It’s not every day that the sale of what appears to be the thick end of a billion dollars of property occurs in New Zealand without anyone really noticing.
Yet that’s what happened last week when Todd Property, the property development arm of the publicity-shy billionaire Todd family, sold what looks like at least half of its total land and development portfolio to a consortium of domestic and foreign investors.
For Aucklanders, some of the developments were household names. The Stonefields apartments and associated retail developments, built over the past 15 years in what used to be the Mt Wellington quarry, have been sold.
So, too, has most of the Long Bay development on the North Shore, along with big chunks of Ormiston, near Flat Bush in South Auckland.
Together, these Auckland assets appear to have been where most of the value was tied up. Todd had been in the market for more than a year seeking a buyer.
A rough stab by REINZ suggests Stonefields and Long Bay could, together, be worth $2 billion, although that may also be far too high.
Other assets – Pegasus township on the Canterbury Plains, the Paraparaumu airport land at Kapiti which is earmarked for development, the old Napier hospital site and some coastal land in Northland, may together be worth around $100 million.
There are simply no reliable figures and Todd is, always, as tight as a drum with any commercial information. The sale has also been structured to escape valuation disclosures that would be required if foreign interests had bought 25 per cent or more.
The foreign component of this mega-property deal squeaks in below that threshold at 23 per cent, meaning that 77 per cent of the capital has come from New Zealand sources, which is impressive in itself.
The foreign entity is Alvarium Investments, described as “an independent investment firm and multi-family office”, based in Britain and managing around GBP15 billion of assets, with a member of Qatar’s royal family holding a more than 25 per cent interest.
It is a 23 per cent investor in NZPropCo, the vehicle used for the whole Todd deal, and recently formed a joint venture with 27 per cent NZPropCo shareholder Tailorspace, a vehicle that manages investments for Christchurch’s Gough family.
The Gough family and its sartorially distinctive head Ben Gough, is ranked 39th on NBR’s annual guesstimate of New Zealand’s wealthiest people. The Goughs sold their commercial property empire last year to Malaysian investors for $211 million.
The other half of NZPropCo is Templeton Group, a company whose shareholdings all lead back to Woodhill couple Irina Nikolayeva Buchanan, a Russian-trained lawyer who is Templeton’s general manager, and her husband, Andrew Buchanan. Templeton is led by long-time property developer Nigel McKenna and shares numerous executives with Development Advisory Services, which McKenna also leads.
Templeton will apparently be responsible for leading the development projects still to come at the former Todd Property holdings.
Still on the books at Todd are undeveloped land at Okura, the completed Long Bay Village Apartments, Ormiston Pak’nSave, the completed and sold Titanium Park development, Ormiston Retail Centre and Medical Centre under development, receivables certain lots at Long Bay and Pegasus Town.
Evan Davies will stay on at Todd Property as chief executive, a role he fulfils as well as being a director of various other Todd companies. He will continue in the role to complete and sell the projects not included in the transaction.
So. Why has Todd Corporation sold up so much of its New Zealand property holdings? Todd investments tend to be for the long term and “liquidity events” very carefully considered.

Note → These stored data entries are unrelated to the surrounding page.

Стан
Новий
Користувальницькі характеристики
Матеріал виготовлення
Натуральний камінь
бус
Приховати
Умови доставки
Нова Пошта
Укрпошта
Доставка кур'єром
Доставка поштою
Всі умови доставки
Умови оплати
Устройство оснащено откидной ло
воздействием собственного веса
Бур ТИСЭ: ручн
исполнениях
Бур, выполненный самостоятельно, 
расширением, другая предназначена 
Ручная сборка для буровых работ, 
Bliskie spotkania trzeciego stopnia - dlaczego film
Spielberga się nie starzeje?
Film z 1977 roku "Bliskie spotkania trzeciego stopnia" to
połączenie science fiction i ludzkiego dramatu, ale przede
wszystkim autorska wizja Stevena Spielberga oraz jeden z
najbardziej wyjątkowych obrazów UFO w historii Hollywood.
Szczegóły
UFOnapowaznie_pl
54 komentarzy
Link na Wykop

An educated guess must be that the family needs capital to pursue two very large offshore projects that have been slow to get going: a methanol production plant on the outskirts of New Orleans and a massive iron ore mine in the Western Australian boondocks.
Todd Energy’s former CEO, Paul Moore, has been leading the Louisiana methanol project since 2014, but the first sod has still to be turned.

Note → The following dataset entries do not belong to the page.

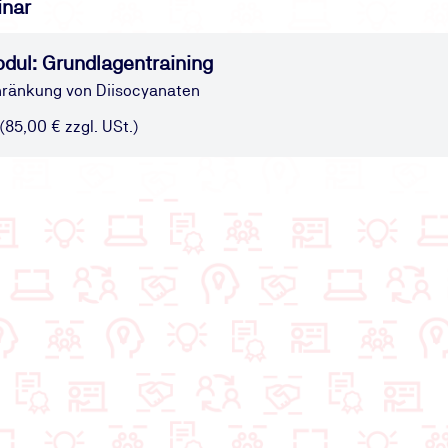
inar
dul: Grundlagentraining
hränkung von Diisocyanaten
 (85,00 € zzgl. USt.)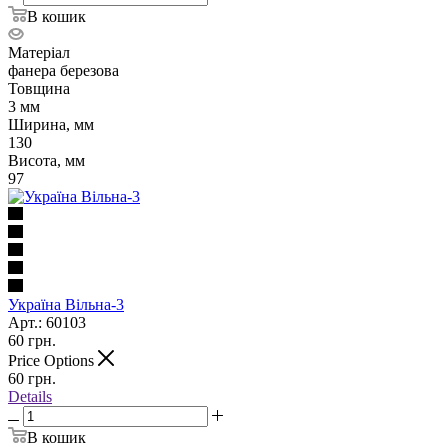
В кошик
Матеріал
фанера березова
Товщина
3 мм
Ширина, мм
130
Висота, мм
97
Україна Вільна-3
Арт.: 60103
60
грн.
Price Options
60
грн.
Details
В кошик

The challenge for the BarraBarra iron ore project is the immense capital cost of building both a railway and port to give access to the inland Pilbara mine site. The Herald estimated the joint venture, with yet another private family’s wealth vehicle, could soak up $5.9b.
Or it could be that some Todd family members want their money?

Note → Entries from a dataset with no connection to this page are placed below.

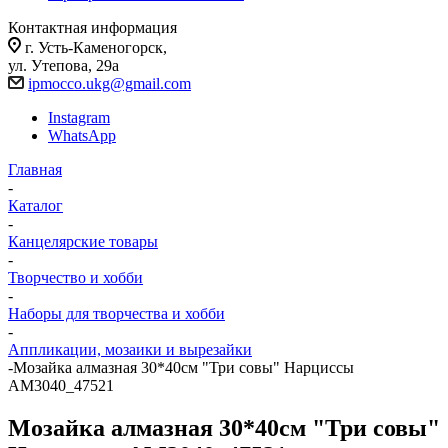
Контактная информация
г. Усть-Каменогорск,
ул. Утепова, 29а
ipmocco.ukg@gmail.com
Instagram
WhatsApp
Главная
-
Каталог
-
Канцелярские товары
-
Творчество и хобби
-
Наборы для творчества и хобби
-
Аппликации, мозаики и вырезайки
-
Мозайка алмазная 30*40см "Три совы" Нарциссы
АМ3040_47521
Мозайка алмазная 30*40см "Три совы"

Todd Corp’s former CEO, Richard Tweedie, broke cover in April to tell NBR’s Tim Hunter about people “who are still there who used to work for me”, saying “no one’s at all happy”.
The Louisiana project was a “joke”, the BarraBarra initiative “bizarre”, and the family would never have had a board dominated by “outsiders” in the old days, he said.
What Todd Corp thought of that has not been recorded.
But it would be no surprise if there were competing interests among branches of the family, which now boasts hundreds, if not thousands, of individual beneficiaries spanning several generations.
With Auckland property values coming off the top of the current cycle, it can at least be concluded that the Todds have realised some cash and now have some options. What those options are, only time will tell.